I know the "issue" with f-format strings causing problems with some data is noted in the documentation and I've seen several github issues such as #1008 discussing aspects of this.

I want to use f-strings in my logging because it's more elegant and significantly reduces line length and ugly 'redundant' code like data=data, value=value etc, however I naturally don't want my program to crash based on data values like dictionaries causing issues.

So I try to balance the problem by using f strings for most data but adding {{data}} ... with the attendant data=data for the known problem cases. This seems pragmatic to me.

However I have a large code base and it's too hard to exhaustively check every value of every log for possible problems. When the above problem occurs, exceptions are ONLY output to the console, not the log files and my program doesn't crash but one of threads in it does. Trying to redirect stderr/stdout kind of defeats half the point of a good logging system anyway.

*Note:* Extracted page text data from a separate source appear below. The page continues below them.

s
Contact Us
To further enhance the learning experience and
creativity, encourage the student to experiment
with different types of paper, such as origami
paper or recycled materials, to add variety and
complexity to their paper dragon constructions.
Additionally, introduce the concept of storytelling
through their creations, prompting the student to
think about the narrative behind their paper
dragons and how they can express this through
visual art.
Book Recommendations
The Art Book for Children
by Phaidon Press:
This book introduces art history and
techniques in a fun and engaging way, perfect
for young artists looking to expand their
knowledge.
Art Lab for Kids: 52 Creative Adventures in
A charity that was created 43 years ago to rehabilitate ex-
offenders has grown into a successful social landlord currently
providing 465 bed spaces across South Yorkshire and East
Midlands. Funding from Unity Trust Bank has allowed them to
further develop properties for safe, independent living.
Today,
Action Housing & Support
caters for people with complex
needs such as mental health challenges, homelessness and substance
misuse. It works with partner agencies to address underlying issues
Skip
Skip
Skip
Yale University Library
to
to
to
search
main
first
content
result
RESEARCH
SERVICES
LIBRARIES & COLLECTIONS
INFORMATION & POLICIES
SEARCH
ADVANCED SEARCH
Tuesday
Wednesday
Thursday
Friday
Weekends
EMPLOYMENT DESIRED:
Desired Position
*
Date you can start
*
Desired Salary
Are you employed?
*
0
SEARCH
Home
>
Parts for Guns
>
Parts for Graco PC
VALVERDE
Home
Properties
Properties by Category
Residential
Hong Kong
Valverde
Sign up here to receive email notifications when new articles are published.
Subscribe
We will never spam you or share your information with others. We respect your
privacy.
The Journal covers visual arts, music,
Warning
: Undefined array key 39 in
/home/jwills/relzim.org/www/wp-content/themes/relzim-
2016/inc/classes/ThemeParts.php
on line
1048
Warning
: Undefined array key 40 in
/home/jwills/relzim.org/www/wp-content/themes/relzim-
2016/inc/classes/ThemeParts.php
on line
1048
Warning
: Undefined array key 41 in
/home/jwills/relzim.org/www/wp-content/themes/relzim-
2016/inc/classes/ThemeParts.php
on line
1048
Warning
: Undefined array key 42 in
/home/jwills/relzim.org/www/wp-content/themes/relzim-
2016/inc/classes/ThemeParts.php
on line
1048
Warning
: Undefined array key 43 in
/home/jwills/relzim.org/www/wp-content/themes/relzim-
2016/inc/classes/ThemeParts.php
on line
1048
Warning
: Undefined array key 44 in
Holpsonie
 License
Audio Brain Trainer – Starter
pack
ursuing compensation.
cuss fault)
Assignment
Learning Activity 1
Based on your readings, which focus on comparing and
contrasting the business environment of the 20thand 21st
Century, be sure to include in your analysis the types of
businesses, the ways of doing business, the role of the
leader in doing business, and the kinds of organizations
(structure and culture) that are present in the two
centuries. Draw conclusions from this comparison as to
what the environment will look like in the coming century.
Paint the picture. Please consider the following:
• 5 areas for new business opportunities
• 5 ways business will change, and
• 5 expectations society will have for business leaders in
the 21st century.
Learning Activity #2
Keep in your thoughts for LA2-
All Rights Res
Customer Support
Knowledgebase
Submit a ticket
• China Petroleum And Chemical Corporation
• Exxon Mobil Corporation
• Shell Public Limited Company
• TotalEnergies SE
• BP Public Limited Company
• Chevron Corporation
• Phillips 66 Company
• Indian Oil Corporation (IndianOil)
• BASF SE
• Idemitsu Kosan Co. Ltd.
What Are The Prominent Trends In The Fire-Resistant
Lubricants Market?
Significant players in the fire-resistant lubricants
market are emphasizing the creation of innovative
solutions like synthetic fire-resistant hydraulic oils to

I accept that the troublesome logging statements are technically faulty and one could argue it's not loguru's place to address that but it's actually an undesired interaction between two pieces of unrelated code (mine and loguru) where neither code on its own is wrong.

I have three issues:

  • It is not acceptable for logging to silently crash one of my threads whilst the rest of the program merrily carries on in a broken way (I cannot check liveness of all threads all the time, especially as I don't own all threads and logging should never contribute program failure).
  • I cannot easily monitor the console of my app long term - logging issues may be latent in "production" code. I need to be able to look through log-FILES and find the issue.
  • It's nearly impossible to find the faulty code lines.

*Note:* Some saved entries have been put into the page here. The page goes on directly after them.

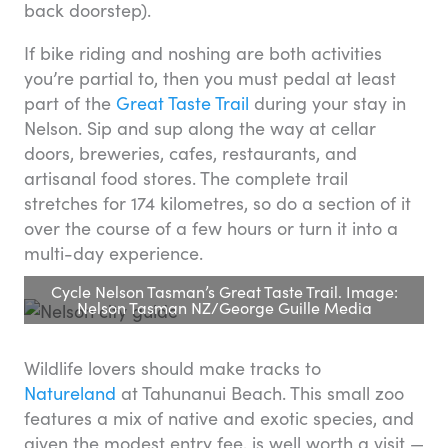
back doorstep).
If bike riding and noshing are both activities
you’re partial to, then you must pedal at least
part of the
Great Taste Trail
during your stay in
Nelson. Sip and sup along the way at cellar
doors, breweries, cafes, restaurants, and
artisanal food stores. The complete trail
stretches for 174 kilometres, so do a section of it
over the course of a few hours or turn it into a
multi-day experience.
Cycle Nelson Tasman’s Great Taste Trail. Image:
Nelson Tasman NZ/George Guille Media
Wildlife lovers should make tracks to
Natureland
at Tahunanui Beach. This small zoo
features a mix of native and exotic species, and
given the modest entry fee, is well worth a visit —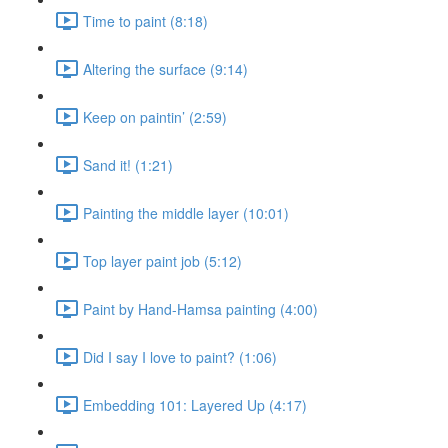
Time to paint (8:18)
Altering the surface (9:14)
Keep on paintin’ (2:59)
Sand it! (1:21)
Painting the middle layer (10:01)
Top layer paint job (5:12)
Paint by Hand-Hamsa painting (4:00)
Did I say I love to paint? (1:06)
Embedding 101: Layered Up (4:17)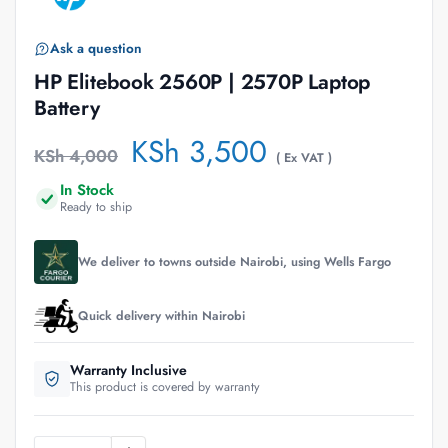
Ask a question
HP Elitebook 2560P | 2570P Laptop
Battery
KSh
3,500
KSh
4,000
( Ex VAT )
In Stock
Ready to ship
We deliver to towns outside Nairobi, using Wells Fargo
Quick delivery within Nairobi
Warranty Inclusive
This product is covered by warranty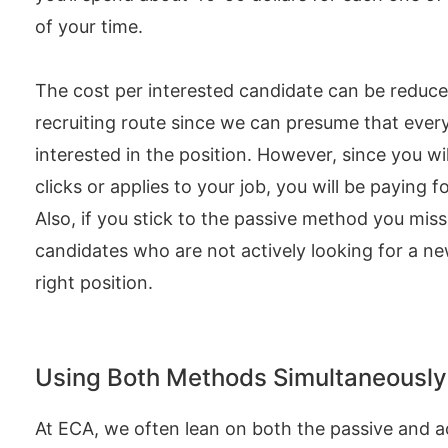
of your time.
The cost per interested candidate can be reduced
recruiting route since we can presume that every 
interested in the position. However, since you wi
clicks or applies to your job, you will be paying f
Also, if you stick to the passive method you miss
candidates who are not actively looking for a ne
right position.
Using Both Methods Simultaneously
At ECA, we often lean on both the passive and 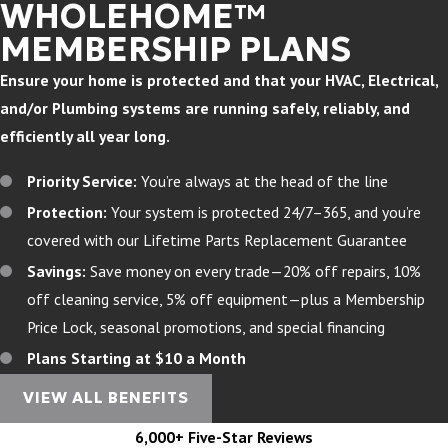
WHOLEHOME™
MEMBERSHIP PLANS
Ensure your home is protected and that your HVAC, Electrical,
and/or Plumbing systems are running safely, reliably, and
efficiently all year long.
Priority Service:
You’re always at the head of the line
Protection:
Your system is protected 24/7–365, and you’re
covered with our Lifetime Parts Replacement Guarantee
Savings:
Save money on every trade—20% off repairs, 10%
off cleaning service, 5% off equipment—plus a Membership
Price Lock, seasonal promotions, and special financing
Plans Starting at $10 a Month
VIEW ALL BENEFITS
6,000+ Five-Star Reviews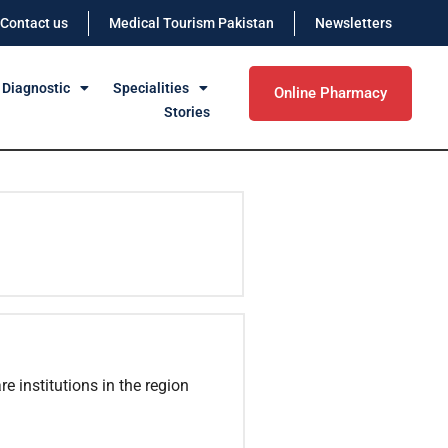
Contact us
Medical Tourism Pakistan
Newsletters
 Diagnostic
Specialities
Online Pharmacy
Stories
e institutions in the region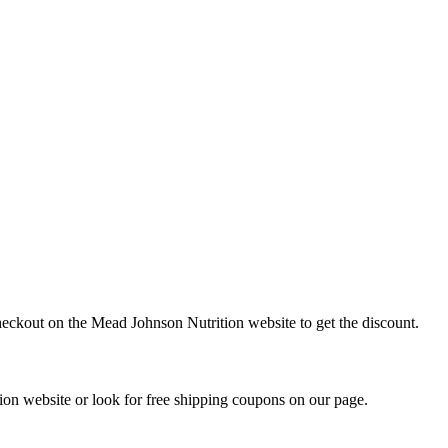
heckout on the Mead Johnson Nutrition website to get the discount.
on website or look for free shipping coupons on our page.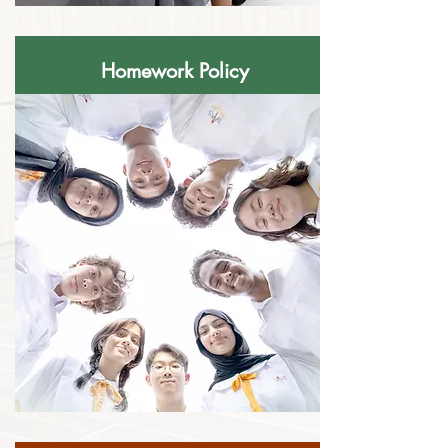
Homework Policy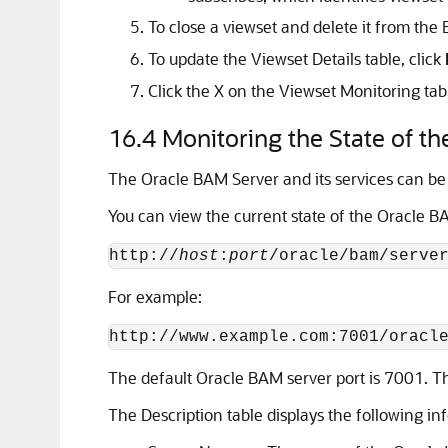
To close a viewset and delete it from the
To update the Viewset Details table, click
Click the X on the Viewset Monitoring tab t
16.4
Monitoring the State of t
The Oracle BAM Server and its services can be 
You can view the current state of the Oracle BA
http://
host
:
port
For example:
The default Oracle BAM server port is 7001. Th
The Description table displays the following in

I made the following exploratory change to the loguru code (Logger._log) (
try:
log_record["message"] = message.format(*args, **kwargs)
except Exception as e:
log_record["message"] = f"*** LOGURU FORMAT ERROR: {message} :: {args} :: {kwargs}"

This has the twofold benefit that
a) Logging issues do not crash application threads.
b) Issues are clearly logged and I can find the errant lines and address

I know the use of the broad Exception is not ideal, it could certainly be narrowed down to the handful of possible exceptions but also being just one line it seemed relatively harmless. Anyhow my point is the principle. I am led to understand that the cost of try-except is also near-enough free in cases where the exception is not triggered, so I infer performance would not be adversely affected.

Certainly this change allowed my program to continue in the face or errors whilst also highlighting those lines that were causing an issue. For me it's a win-win. Would you consider adding this handling into the code base so others can benefit.